7 comments to Not Quite A Character Building Exercise

  • Judy

    Hey Faith,

    If it ain’t broke, don’t fix it!

    Your characters are wonderful, full of depth. When I re-read your books(and I always do), I discover more and more about the characters.

    I LOVE Jane, keep writing her! I keep wondering what’s “going” on with her!

    Enjoy discovering your Cherokee lineage. One of the best things I ever did was to follow my lineage back to my Cree heritage. Just wish I had done it sooner, when some of the grandmothers and grandfathers were still alive.


  • Beatriz


    First, thanks for sharing how you do it. It’s always interesting to read how all of you do things your own way but end up with such marvelous results.

    And speaking of marvelous results– I don’t like you any more. 🙂

    I read how Jane was born and instantly thought “Wow! I want to read that.”

    Not the casual, “hey, add that book to the list and pick it up one of these days” kind of want to read it.

    Instead, it is the “OMG, stop on the way home from work tonight and buy it and start reading it RIGHT THIS INSTANT” kind of want to read it.

    Quick search on Borders to reserve a copy. Nope. Amazon. Nope.

    So, Faith, how long do I have to suffer before I’ll get my greedy lil mits on it in the bookstore?

  • Thanks, Judy. I wish I had more info from my own greats and great greats, but they were passing as white at a time when to be Am.In. was dangerous and difficult — not that it is any easier today. They hid a *lot* of info.
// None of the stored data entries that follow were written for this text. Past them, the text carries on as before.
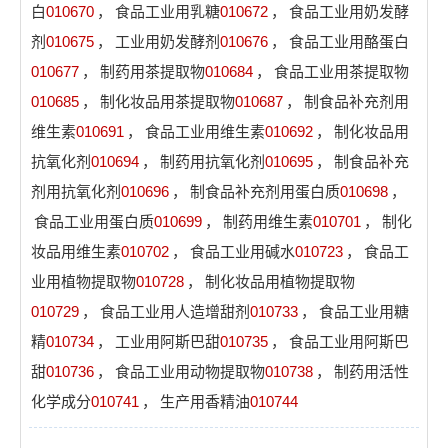
白
010670
，
食品工业用乳糖
010672
，
食品工业用奶发酵
剂
010675
，
工业用奶发酵剂
010676
，
食品工业用酪蛋白
010677
，
制药用茶提取物
010684
，
食品工业用茶提取物
010685
，
制化妆品用茶提取物
010687
，
制食品补充剂用
维生素
010691
，
食品工业用维生素
010692
，
制化妆品用
抗氧化剂
010694
，
制药用抗氧化剂
010695
，
制食品补充
剂用抗氧化剂
010696
，
制食品补充剂用蛋白质
010698
，
食品工业用蛋白质
010699
，
制药用维生素
010701
，
制化
妆品用维生素
010702
，
食品工业用碱水
010723
，
食品工
业用植物提取物
010728
，
制化妆品用植物提取物
010729
，
食品工业用人造增甜剂
010733
，
食品工业用糖
精
010734
，
工业用阿斯巴甜
010735
，
食品工业用阿斯巴
甜
010736
，
食品工业用动物提取物
010738
，
制药用活性
化学成分
010741
，
生产用香精油
010744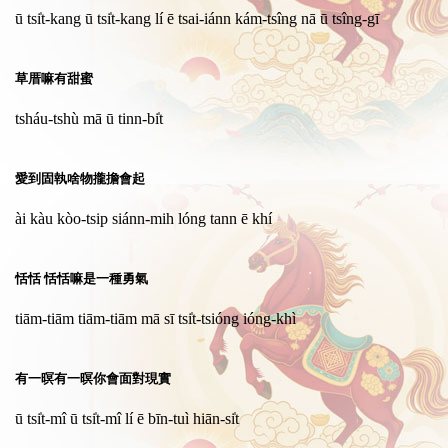
ū tsi̍t-kang ū tsi̍t-kang lí ē tsai-iánn kám-tsîng nā ū tsîng-gī
草厝嘛有甜蜜
tsháu-tshù mā ū tinn-bi̍t
愛到固執啥物攏擔會起
ài kàu kòo-tsip siánn-mih lóng tann ē khí
恬恬 恬恬嘛是一種勇氣
tiām-tiām tiām-tiām mā sī tsi̍t-tsióng ióng-khì
有一暝有一暝你會面對現實
ū tsi̍t-mî ū tsi̍t-mî lí ē bīn-tuì hiān-si̍t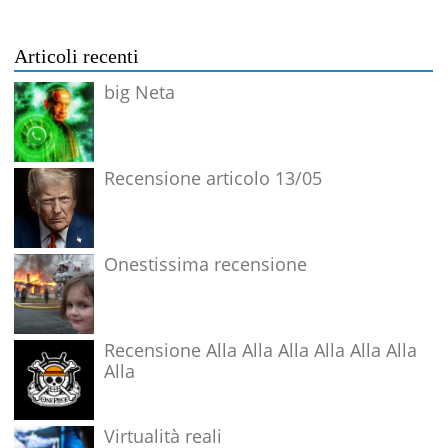
Articoli recenti
big Neta
Recensione articolo 13/05
Onestissima recensione
Recensione Alla Alla Alla Alla Alla Alla
Alla
Virtualità reali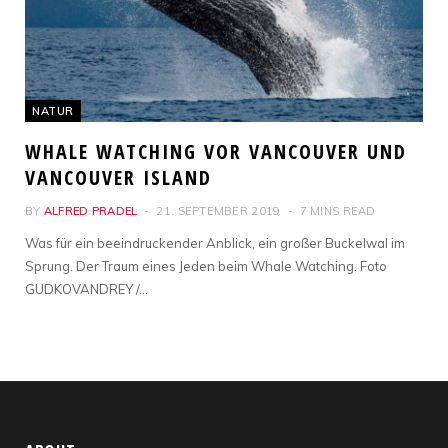
NATUR
WHALE WATCHING VOR VANCOUVER UND
VANCOUVER ISLAND
BY
ALFRED PRADEL
21. SEPTEMBER 2019
7 MINS READ
Was für ein beeindruckender Anblick, ein großer Buckelwal im
Sprung. Der Traum eines Jeden beim Whale Watching. Foto
GUDKOVANDREY /…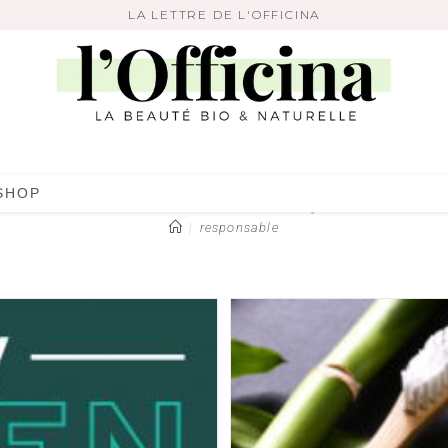
LA LETTRE DE L'OFFICINA
responsable
SHOP
|
responsable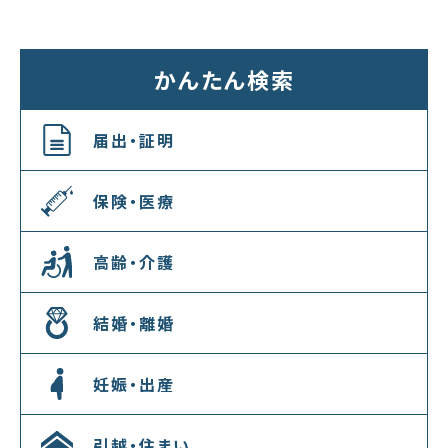
かんたん検索
届出・証明
保険・医療
高齢・介護
結婚・離婚
妊娠・出産
引越・住まい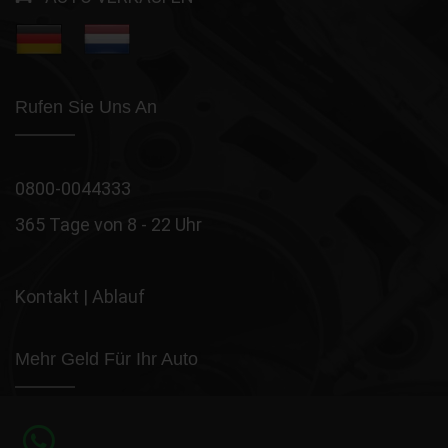
Rufen Sie Uns An
0800-0044333
365 Tage von 8 - 22 Uhr
Kontakt
|
Ablauf
Mehr Geld Für Ihr Auto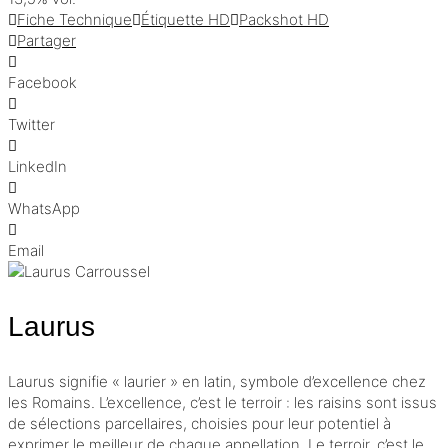
Fiche Technique
Étiquette HD
Packshot HD
Partager
Facebook
Twitter
LinkedIn
WhatsApp
Email
Laurus
Laurus signifie « laurier » en latin, symbole d’excellence chez
les Romains. L’excellence, c’est le terroir : les raisins sont issus
de sélections parcellaires, choisies pour leur potentiel à
exprimer le meilleur de chaque appellation. Le terroir, c’est le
    And, um, oh, dear, *Bea*. You hate me??? *laughing*
    Afraid it will be worse now….
    Skinwalker will be out in ummm…in July 09.
    Many months.
    So I guess that chocolate and brandy are out, eh?
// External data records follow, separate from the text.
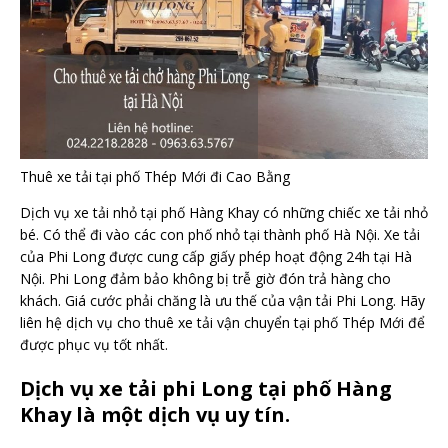
Thuê xe tải tại phố Thép Mới đi Cao Bằng
Dịch vụ xe tải nhỏ tại phố Hàng Khay có những chiếc xe tải nhỏ
bé. Có thể đi vào các con phố nhỏ tại thành phố Hà Nội. Xe tải
của Phi Long được cung cấp giấy phép hoạt động 24h tại Hà
Nội. Phi Long đảm bảo không bị trễ giờ đón trả hàng cho
khách. Giá cước phải chăng là ưu thế của vận tải Phi Long. Hãy
liên hệ dịch vụ cho thuê xe tải vận chuyển tại phố Thép Mới để
được phục vụ tốt nhất.
Dịch vụ xe tải phi Long tại phố Hàng
Khay là một dịch vụ uy tín.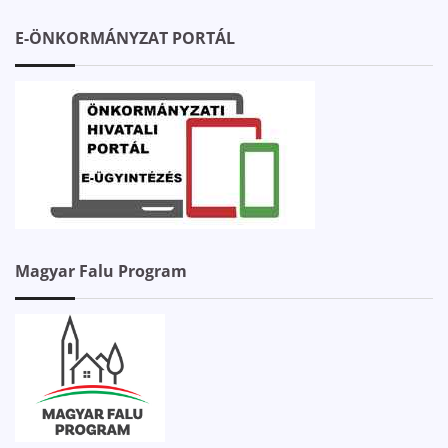
E-ÖNKORMÁNYZAT PORTÁL
Magyar Falu Program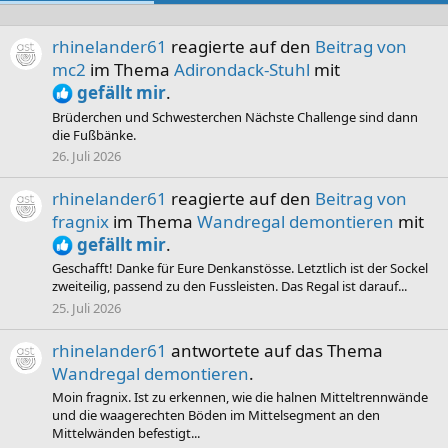
rhinelander61
reagierte auf den
Beitrag von
mc2
im Thema
Adirondack-Stuhl
mit
gefällt mir
.
Brüderchen und Schwesterchen Nächste Challenge sind dann
die Fußbänke.
26. Juli 2026
rhinelander61
reagierte auf den
Beitrag von
fragnix
im Thema
Wandregal demontieren
mit
gefällt mir
.
Geschafft! Danke für Eure Denkanstösse. Letztlich ist der Sockel
zweiteilig, passend zu den Fussleisten. Das Regal ist darauf...
25. Juli 2026
rhinelander61
antwortete auf das Thema
Wandregal demontieren
.
Moin fragnix. Ist zu erkennen, wie die halnen Mitteltrennwände
und die waagerechten Böden im Mittelsegment an den
Mittelwänden befestigt...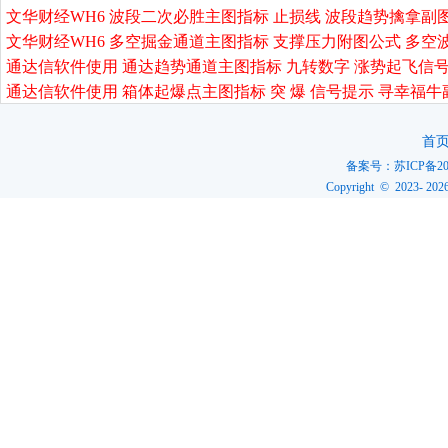
文华财经WH6 波段二次必胜主图指标 止损线 波段趋势擒拿副
文华财经WH6 多空掘金通道主图指标 支撑压力附图公式 多空
通达信软件使用 通达趋势通道主图指标 九转数字 涨势起飞信号
通达信软件使用 箱体起爆点主图指标 突 爆 信号提示 寻幸福牛
首
备案号：
苏ICP备20
Copyright © 2023-
202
  • Great post — great story. I didn’t mean to suggest the other day that my characters all come to me through the mechanical process I describe. I did make it seem that way, and I apologoize for that. I’ll come up with a character in all sorts of strange ways. One of the voices in my head will assert itself and suddenly a character is there, introducing him/herself. THEN I begin that exploration I described the other day. It helps me, keeps me focused and allows that person to come to life for me. But those sudden flashes of inspiration are very much part of my process too. And they’re WONDERFUL.

  • Judy

    Hey Faith,

    Yeah, mine were “passing” too. It was pretty rough in Canada to be considered “native” and it was easier and safer in the long run to pretend to be white. It’s sad to think of all the history that was lost because of it.
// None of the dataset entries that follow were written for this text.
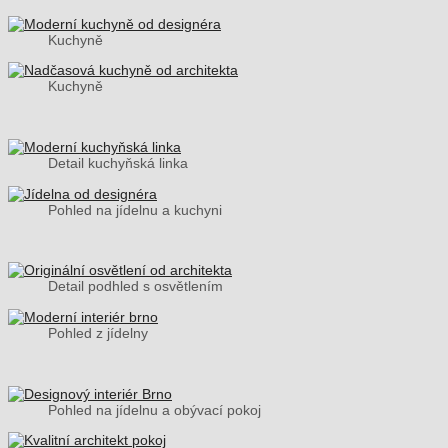
Kuchyně
Kuchyně
Detail kuchyňská linka
Pohled na jídelnu a kuchyni
Detail podhled s osvětlením
Pohled z jídelny
Pohled na jídelnu a obývací pokoj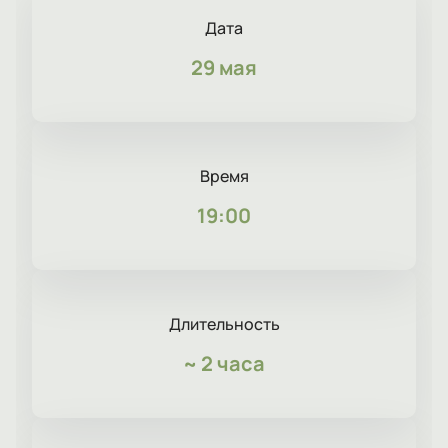
Дата
29 мая
Время
19:00
Длительность
~
2 часа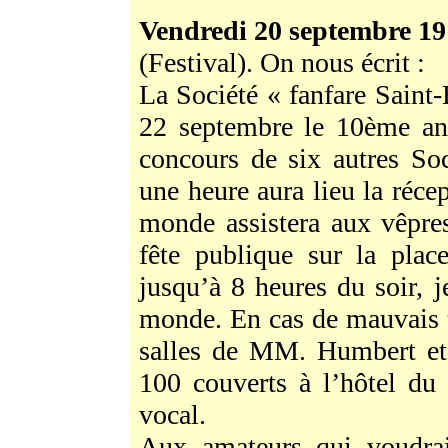
Vendredi 20 septembre 1
(Festival). On nous écrit :
La Société « fanfare Saint
22 septembre le 10ème ann
concours de six autres So
une heure aura lieu la récep
monde assistera aux vêpres
fête publique sur la plac
jusqu’à 8 heures du soir, j
monde. En cas de mauvais t
salles de MM. Humbert et 
100 couverts à l’hôtel du
vocal.
Aux amateurs qui voudraie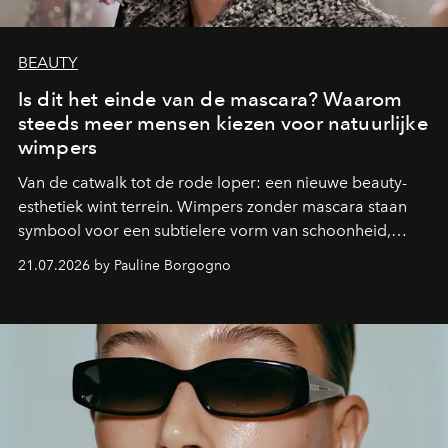
BEAUTY
Is dit het einde van de mascara? Waarom
steeds meer mensen kiezen voor natuurlijke
wimpers
Van de catwalk tot de rode loper: een nieuwe beauty-
esthetiek wint terrein. Wimpers zonder mascara staan
symbool voor een subtielere vorm van schoonheid,
waarin zelfvertrouwen belangrijker is dan een overvloed
21.07.2026 by Pauline Borgogno
aan make-up.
    Easier today, but I find that folks still have many pre-conceived notions about being AmIn, not all good either.

    You really have to get up here to DC sometime to see the National Museum of the American Indian. I’ve been more times than I can count and still find something new every time. It’s a peaceful, sacred place.

    When I started researching the Cree language, I came across a bunch of words that my Memere used I thought were French, turned out to be Cree.


  • David, I don’t thik of what you do as mechanized, so much as thorough. When I start writing a new character I have only the bare bones. As the plot progress, the character just evolves and by the *end* of book one, I have a character file, with backstory. Yours is much more streamlined and purposeful, with you challenging your creative mind to envision the character in full. I just never do that. So my characters totally surprise me every time. Which sometimes trips me up and causes problems. *smiles* On the other hand, my plots are often painstakinly outlined.

    Judy, I fully intend to get back to DC someday (when we have gas again) and see the museum. Thanks!

  • Beatriz


    Chocolate & brandy are NEVER out, even if I have to wait nearly a year for the book.